But Bets’ mother just then put her head in at the playroom.
“I’ve got tea ready for you downstairs. Wash your hands and come along, will you? Don’t be too long, because the scones are nice and hot.”
Five hungry children and an equally hungry dog shot off downstairs, forgetting everything for the moment but hot scones, strawberry jam, and cake. But they wouldn’t forget for long - things sounded too exciting!
Fatty has some Ideas
Christmas came so quickly, and there was so much to do that Fatty had no time to teach the Find-Outers any of the things he had learnt. The postman came continually to the three homes, and cards soon stood everywhere. Parcels were hidden away, Mince-pies were made. Large turkeys hung in the larders.
“I do love Christmas,” said Bets a hundred times a day. “I wonder what I shall get on Christmas morning. I do hope I get a new doll. I’d like one that opens and shuts its eyes properly. I’ve only got one doll that does that, and her eyes always stick shut. Then I have to shake her hard, and I’m sure she thinks I’m cross with her.”
“Baby!” said Pip. “Fancy still wanting dolls! I bet you won’t get one.”
To Bets’ great disappointment there was no doll for her in her Christmas parcels. Everyone thought that as she was now nine, and liked to say she was getting big, she wouldn’t want a doll. So her mother had given her a work-basket and her father a difficult jigsaw which she knew Pip would like much better than she would!
She was rather sad - but Fatty put everything right by coming round on Christmas morning with a big box for Bets - and inside was the doll she had wanted! It opened and shut its eyes without any shaking at all, and had such a smiling face that Bets lost her heart to it at once. She flung herself on Fatty and hugged him like a small bear.
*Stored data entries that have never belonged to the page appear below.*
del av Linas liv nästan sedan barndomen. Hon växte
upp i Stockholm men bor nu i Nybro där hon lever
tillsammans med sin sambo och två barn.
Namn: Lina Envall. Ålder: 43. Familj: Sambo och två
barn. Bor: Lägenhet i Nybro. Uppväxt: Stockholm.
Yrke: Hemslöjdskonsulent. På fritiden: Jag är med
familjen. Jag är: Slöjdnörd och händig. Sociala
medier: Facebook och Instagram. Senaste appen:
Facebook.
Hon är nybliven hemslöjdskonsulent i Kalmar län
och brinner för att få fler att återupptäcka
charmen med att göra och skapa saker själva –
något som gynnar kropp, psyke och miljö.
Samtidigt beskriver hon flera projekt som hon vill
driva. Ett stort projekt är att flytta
He was pleased. He liked Bets. Mrs. Hilton was surprised at the beautiful doll.
“That is very kind of you, Frederick,” she said. “You shouldn’t have spent so much money on Bets, though.”
“I shall have plenty for my birthday,” said Fatty politely, “and I’ve heaps for Christmas, Mrs. Hilton. I asked for money this Christmas instead of toys or books.”
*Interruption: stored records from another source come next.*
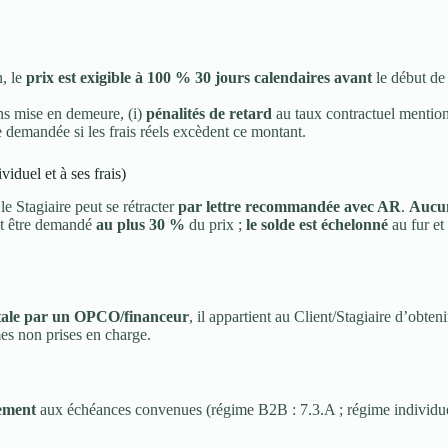
n, le
prix est exigible à 100 % 30 jours calendaires avant
le début de
ans mise en demeure, (i)
pénalités de retard
au taux contractuel mention
e demandée si les frais réels excèdent ce montant.
iduel et à ses frais)
le Stagiaire peut se rétracter
par lettre recommandée avec AR
.
Aucun
eut être demandé
au plus 30 %
du prix ;
le solde est échelonné
au fur et
totale par un OPCO/financeur
, il appartient au Client/Stagiaire d’obteni
s non prises en charge.
iement
aux échéances convenues (régime B2B : 7.3.A ; régime individuel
“I should have thought you had plenty without asking for any more,” said Mrs. Hilton, who privately thought that Fatty always had far too much money to spend. “Why did you want so much money?”
“Well - to spend on something I didn’t think people would give me,” said Fatty, looking rather uncomfortable. “It’s a bit of a secret, really, Mrs. Hilton.”
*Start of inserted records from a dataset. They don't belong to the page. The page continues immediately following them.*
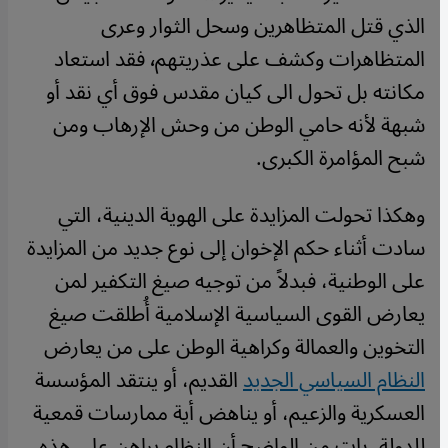
الذي قتل المتظاهرين وسحل الثوار وعرى
المتظاهرات وكشف على عذريتهم٬ فقد استعاد
مكانته بل تحول الى كيان مقدس فوق أي نقد أو
شبهة لأنه حامي الوطن من وحش الإرهاب ومن
شبح المؤامرة الكبرى.
وهكذا تحولت المزايدة على الهوية الدينية، التي
سادت أثناء حكم الإخوان إلى نوع جديد من المزايدة
على الوطنية، فبدلاً من توجيه صيغ التكفير لمن
يعارض القوى السياسية الإسلامية أُطلقت صيغ
التخوين والعمالة وكراهية الوطن على من يعارض
النظام السياسي الجديد
القديم، أو ينتقد المؤسسة
العسكرية والزعيم، أو يناهض أية ممارسات قمعية
للدولة. بات من الواضح أن النظام يراهن على هذه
“Oh,” said Bets’ mother. “Well, I hope it’s nothing that will get you into trouble. I don’t want Mr. Goon, the policeman, round here complaining about you children any more.”
“Oh no, Mrs. Hilton,” Fatty assured her. “Mr. Goon doesn’t come into this at all.”
As soon as her mother had gone Bets turned to Fatty with sparkling eyes. “What’s the secret? What are you going to buy?”
“Disguises!” said Fatty, dropping his voice to a whisper. “Wigs! Eyebrows! Teeth!”
“Oooh - teeth!” said Bets, in wonder. “But how can you wear false teeth without having your real teeth out, Fatty?”
“You wait and see,” said Fatty mysteriously.
“Do come after Christmas as soon as you can and teach us how to write invisibly and how to get out of locked rooms,” begged Bets. “I say - I wonder if old Clear-Orf knows those things?”
“Course not!” said Fatty scornfully. “And if Clear-Orf tried to disguise himself it wouldn’t be a bit of good. We’d always know his frog’s eyes and big fat nose.”
Bets giggled. She hugged her doll, and thought how clever and kind Fatty was. She said so.
“Oh, well,” said Fatty, swelling up a little, prepared to boast to his heart’s content, “I’m -”
But just then Pip came into the room and Fatty stopped. Pip didn’t take kindly to Fatty’s boasting. Fatty had a few words with Pip and then went.
“I’ll come along after Christmas and give you all some Find-Outers lessons,” he promised. “Give my love to Daisy and Larry if you see them today. I’ve got to go over to my grandmother’s for Christmas with my mother and father.”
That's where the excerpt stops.